I can’t wait to wear my brand new Joan long zippered skirt with a pair of killer Louboutins… and I promise I’ll blame my insanely tiny waist on my outfit, and not my daily kickboxing lessons at the Sports Club/LA.


Tuesday, July 21, 2009

Who Needs a Euro Trip When You’ve Got Paradise Right Here…

So my boy Kip just got back from doing what he and I do best: jetsetting. But instead of bringing me with him, he left me here all by my lonesome. All right, I know I refused to pull a Beyonce/Jay-Z maneuver and go on another average yacht ride along the French Riviera (yawn!), but I also told the Kipster that I had NO interest in heading north with him to the rainy land of pints and potatoes. No, not Boston (THAT, on the other hand, I would’ve settled for… it’s only four hours from the Big Apple), but no, I’m talkin’ ’bout Ireland, yo!

So I told my boo that after my last record went double platinum, I’ve gotten a little sick of being surrounded by green – so traveling to some land where their national color is the same as my money flow obviously didn’t appeal to me. So while my boo was off in the the land of leprachauns, I was at home, hiding out from the papparazzi tryina start rumors about me being single again. But even though K-man ditched me, he definitely redeemed himself by bringing me back this cute lil’ Kiss Me Tee upon his return.

Well, we’re finally back together at our crib in LA, and get this feeling that Kip brought a little luck of the Irish back to SoCal with him (and I swore that four-leaf clovers were reserved for St.
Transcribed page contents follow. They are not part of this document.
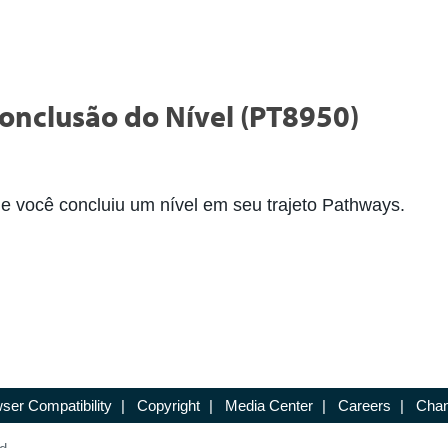
onclusão do Nível (PT8950)
ue você concluiu um nível em seu trajeto Pathways.
ser Compatibility
|
Copyright
|
Media Center
|
Careers
|
Chan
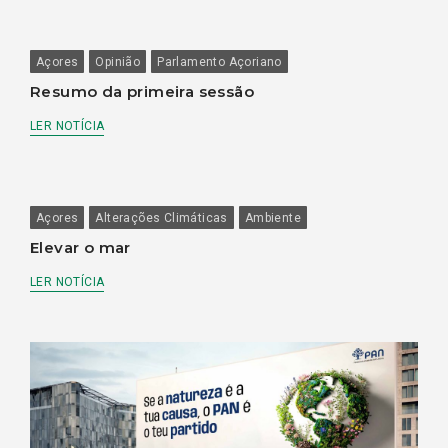
Açores
Opinião
Parlamento Açoriano
Resumo da primeira sessão
LER NOTÍCIA
Açores
Alterações Climáticas
Ambiente
Elevar o mar
LER NOTÍCIA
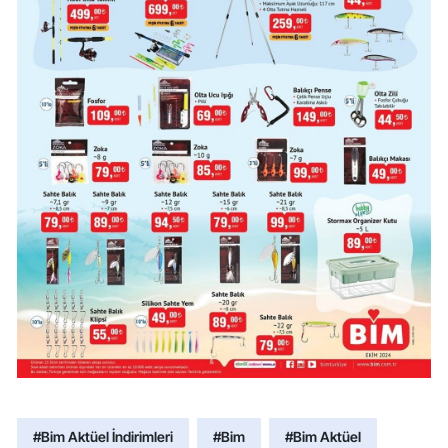
#Bim Aktüel İndirimleri
#Bim
#Bim Aktüel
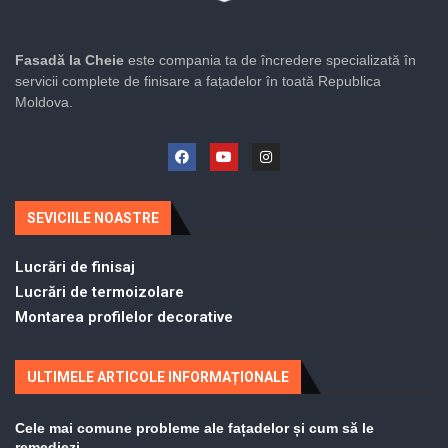
Fasadă la Cheie
este compania ta de încredere specializată în
servicii complete de finisare a fațadelor în toată Republica
Moldova.
SEVICIILE NOASTRE
Lucrări de finisaj
Lucrări de termoizolare
Montarea profilelor decorative
ULTIMELE ARTICOLE INFORMAȚIONALE
Cele mai comune probleme ale fațadelor și cum să le
remediezi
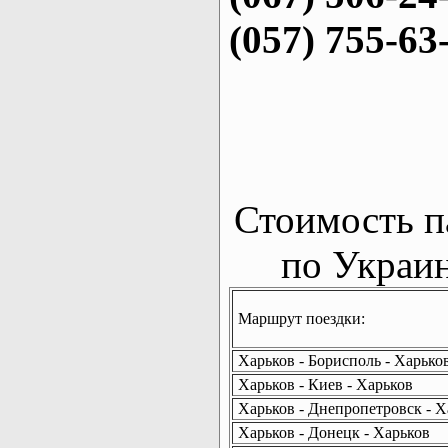
(057) 755-63
Стоимость п
по Украин
Маршрут поездки:
Харьков - Борисполь - Харько
Харьков - Киев - Харьков
Харьков - Днепропетровск - Х
Харьков - Донецк - Харьков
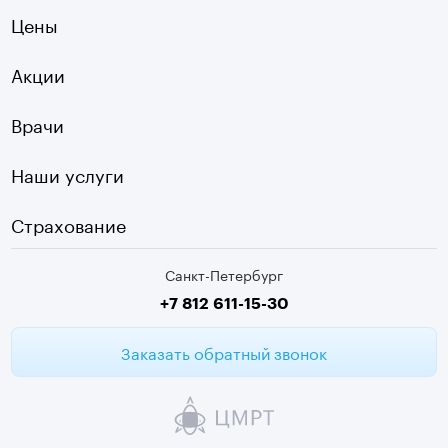
Ладожская
Цены
Оптическая топография
Садовая
УЗДГ
Акции
Старая Деревня
Холтер
Нарвская
Врачи
Чек-ап
Чернышевская
Наши услуги
ЭКГ
Девяткино
Видеокольпоскопия
г. Колпино
Страхование
Медицинские анализы
Санкт-Петербург
Второе мнение МРТ
+7 812 611-15-30
Заказать обратный звонок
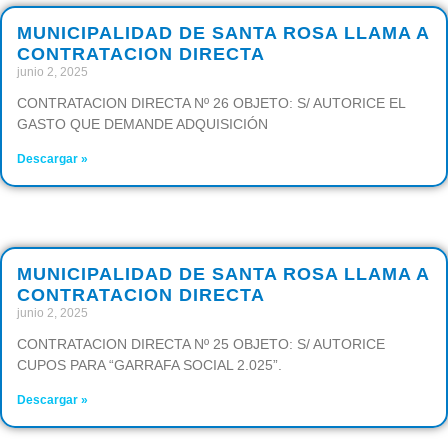
MUNICIPALIDAD DE SANTA ROSA LLAMA A
CONTRATACION DIRECTA
junio 2, 2025
CONTRATACION DIRECTA Nº 26 OBJETO: S/ AUTORICE EL
GASTO QUE DEMANDE ADQUISICIÓN
Descargar »
MUNICIPALIDAD DE SANTA ROSA LLAMA A
CONTRATACION DIRECTA
junio 2, 2025
CONTRATACION DIRECTA Nº 25 OBJETO: S/ AUTORICE
CUPOS PARA “GARRAFA SOCIAL 2.025”.
Descargar »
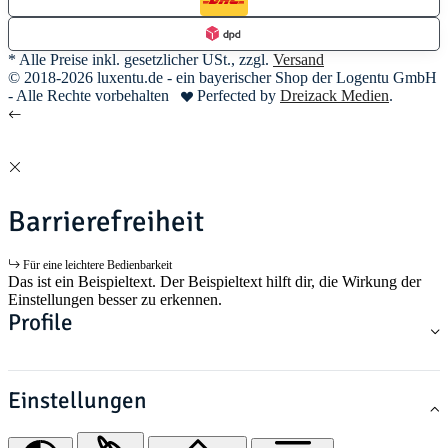
* Alle Preise inkl. gesetzlicher USt., zzgl.
Versand
© 2018-2026 luxentu.de - ein bayerischer Shop der Logentu GmbH
- Alle Rechte vorbehalten
Perfected by
Dreizack Medien
.
Barrierefreiheit
Für eine leichtere Bedienbarkeit
Das ist ein Beispieltext. Der Beispieltext hilft dir, die Wirkung der
Einstellungen besser zu erkennen.
Profile
Einstellungen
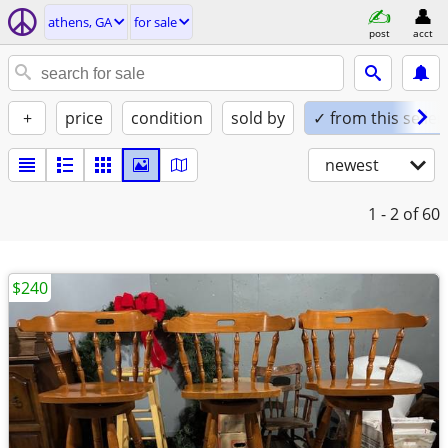
athens, GA
for sale
post
acct
+
price
condition
sold by
✓ from this seller
newest
1 - 2
of 60
$240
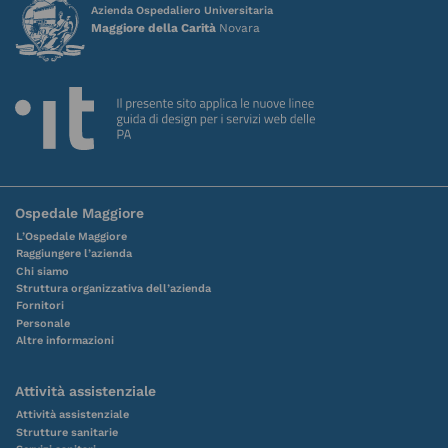
Azienda Ospedaliero Universitaria
Maggiore della Carità
Novara
Ospedale Maggiore
L’Ospedale Maggiore
Raggiungere l’azienda
Chi siamo
Struttura organizzativa dell’azienda
Fornitori
Personale
Altre informazioni
Attività assistenziale
Attività assistenziale
Strutture sanitarie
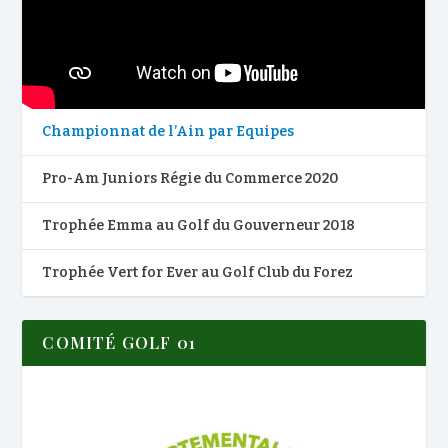
Championnat de l’Ain par Equipes
Pro-Am Juniors Régie du Commerce 2020
Trophée Emma au Golf du Gouverneur 2018
Trophée Vert for Ever au Golf Club du Forez
COMITÉ GOLF 01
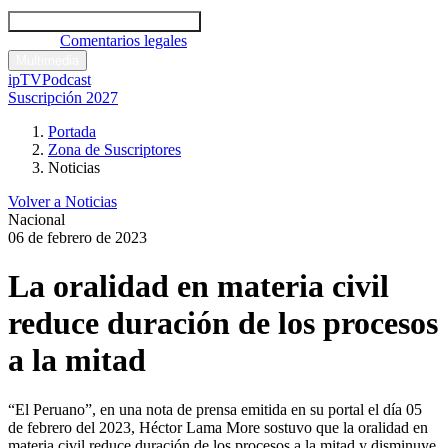
Códigos y leyes
Análisis y comentarios legales
Noticias
Comentarios legales
Multimedia
ipTV
Podcast
Suscripción 2027
Portada
Zona de Suscriptores
Noticias
Volver a Noticias
Nacional
06 de febrero de 2023
La oralidad en materia civil
reduce duración de los procesos
a la mitad
“El Peruano”, en una nota de prensa emitida en su portal el día 05
de febrero del 2023, Héctor Lama More sostuvo que la oralidad en
materia civil reduce duración de los procesos a la mitad y disminuye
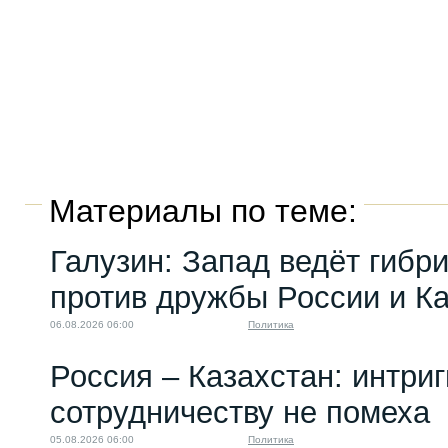
Материалы по теме:
Галузин: Запад ведёт гибр
против дружбы России и К
06.08.2026 06:00
Политика
Россия – Казахстан: интри
сотрудничеству не помеха
05.08.2026 06:00
Политика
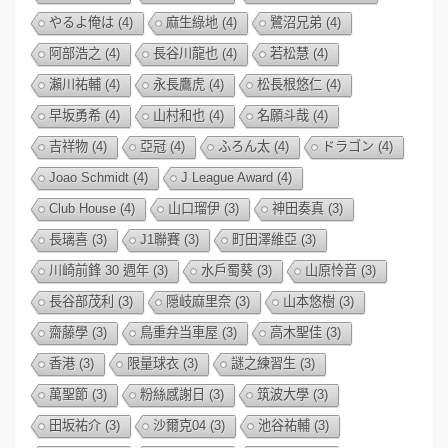
やるよ俺は
(4)
麻生綠地
(4)
鷺沼兄弟
(4)
阿部浩之
(4)
長谷川龍也
(4)
若松慧
(4)
瀨川祐輔
(4)
永長鷹虎
(4)
松長根悠仁
(4)
早坂勇希
(4)
山村和也
(4)
名願斗哉
(4)
吉祥物
(4)
亞冠
(4)
ふろん太
(4)
ドラゴン
(4)
Joao Schmidt
(4)
J League Award
(4)
Club House
(4)
山口瑠伊
(3)
神田奏真
(3)
長璃喜
(3)
J1聯賽
(3)
町田澤維亞
(3)
川崎前鋒 30 週年
(3)
水戶蜀葵
(3)
山原怜音
(3)
長谷部茂利
(3)
隠岐麻里奈
(3)
山本悠樹
(3)
齋藤學
(3)
鳥重弁当車屋
(3)
高木聖佳
(3)
香港
(3)
限量球衣
(3)
謎之練習生
(3)
萬聖節
(3)
粉絲感謝日
(3)
筑波大學
(3)
田坂祐介
(3)
沙爾克04
(3)
池谷祐輔
(3)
Patties day nail decals… ): the temperature here is smokin’, the beach is lookin’ fly, and I’m finally ready to slip into my hot new Mondrian Bikini. And especially after a week of the Irish drizzles, Kip tells me he’s so ready to hit the trá right along side me. Oh, and BTW – that means “beach” in Gaelic for all of y’alls who weren’t graced with a jet-setting boyfriend or were too busy practicing la langue Francaise in the south of France (and yes that means you, Ms. Sasha Fierce).